Ardessa
by
The grand-mannered old man who sat at a desk in the reception-room of “The Outcry” offices to receive visitors and incidentally to keep the time-book of the employees, looked up as Miss Devine entered at ten minutes past ten and condescendingly wished him good morning. He bowed profoundly as she minced past his desk, and with an indifferent air took her course down the corridor that led to the editorial offices. Mechanically he opened the flat, black book at his elbow and placed his finger on D, running his eye along the line of figures after the name Devine. “It’s banker’s hours she keeps, indeed,” he muttered. What was the use of entering so capricious a record? Nevertheless, with his usual preliminary flourish he wrote 10:10 under this, the fourth day of May.

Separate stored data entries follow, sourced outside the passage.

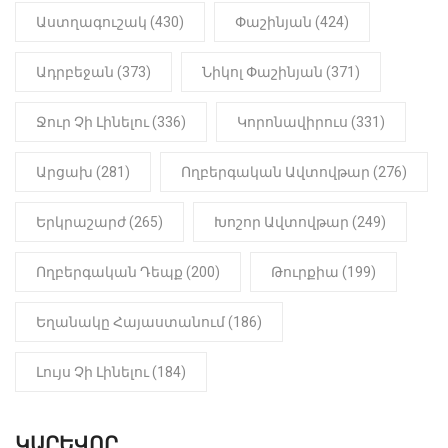
22:01
ԻՐԱԴԱՐՁԱՅԻՆ
Աստղագուշակ (430)
Փաշինյան (424)
«Նուբարաշեն» ՔԿՀ-ում
հայտնաբերվել է
Ադրբեջան (373)
Նիկոլ Փաշինյան (371)
մանկապղծության համար
դատապարտված տղամարդու
մարմինը
Ջուր Չի Լինելու (336)
Կորոնավիրուս (331)
Արցախ (281)
Ողբերգական Ավտովթար (276)
Երկրաշարժ (265)
Խոշոր Ավտովթար (249)
Ողբերգական Դեպք (200)
Թուրքիա (199)
Եղանակը Հայաստանում (186)
Լույս Չի Լինելու (184)
ԿԱՐԵՎՈՐ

The employee who kept banker’s hours rustled on down the corridor to her private room, hung up her lavender jacket and her trim spring hat, and readjusted her side combs by the mirror inside her closet door. Glancing at her desk, she rang for an office boy, and reproved him because he had not dusted more carefully and because there were lumps in her paste. When he disappeared with the paste-jar, she sat down to decide which of her employer’s letters he should see and which he should not.
Ardessa was not young and she was certainly not handsome. The coquettish angle at which she carried her head was a mannerism surviving from a time when it was more becoming. She shuddered at the cold candor of the new business woman, and was insinuatingly feminine.

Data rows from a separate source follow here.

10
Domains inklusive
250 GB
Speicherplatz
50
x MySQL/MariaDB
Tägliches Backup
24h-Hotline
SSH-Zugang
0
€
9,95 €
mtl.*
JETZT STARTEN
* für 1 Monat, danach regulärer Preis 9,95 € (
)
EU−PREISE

Ardessa’s employer, like young Lochinvar, had come out of the West, and he had done a great many contradictory things before he became proprietor and editor of “The Outcry.” Before he decided to go to New York and make the East take notice of him, O’Mally had acquired a punctual, reliable silver-mine in South Dakota. This silent friend in the background made his journalistic success comparatively easy. He had figured out, when he was a rich nobody in Nevada, that the quickest way to cut into the known world was through the printing-press. He arrived in New York, bought a highly respectable publication, and turned it into a red-hot magazine of protest, which he called “The Outcry.” He knew what the West wanted, and it proved to be what everybody secretly wanted. In six years he had done the thing that had hitherto seemed impossible: built up a national weekly, out on the news-stands the same day in New York and San Francisco; a magazine the people howled for, a moving-picture film of their real tastes and interests.
O’Mally bought “The Outcry” to make a stir, not to make a career, but he had got built into the thing more than he ever intended. It had made him a public man and put him into politics. He found the publicity game diverting, and it held him longer than any other game had ever done. He had built up about him an organization of which he was somewhat afraid and with which he was vastly bored. On his staff there were five famous men, and he had made every one of them. At first it amused him to manufacture celebrities. He found he could take an average reporter from the daily press, give him a “line” to follow, a trust to fight, a vice to expose,–this was all in that good time when people were eager to read about their own wickedness,–and in two years the reporter would be recognized as an authority. Other people–Napoleon, Disraeli, Sarah Bernhardt–had discovered that advertising would go a long way; but Marcus O’Mally discovered that in America it would go all the way–as far as you wished to pay its passage. Any human countenance, plastered in three-sheet posters from sea to sea, would be revered by the American people. The strangest thing was that the owners of these grave countenances, staring at their own faces on newsstands and billboards, fell to venerating themselves; and even he, O’Mally, was more or less constrained by these reputations that he had created out of cheap paper and cheap ink.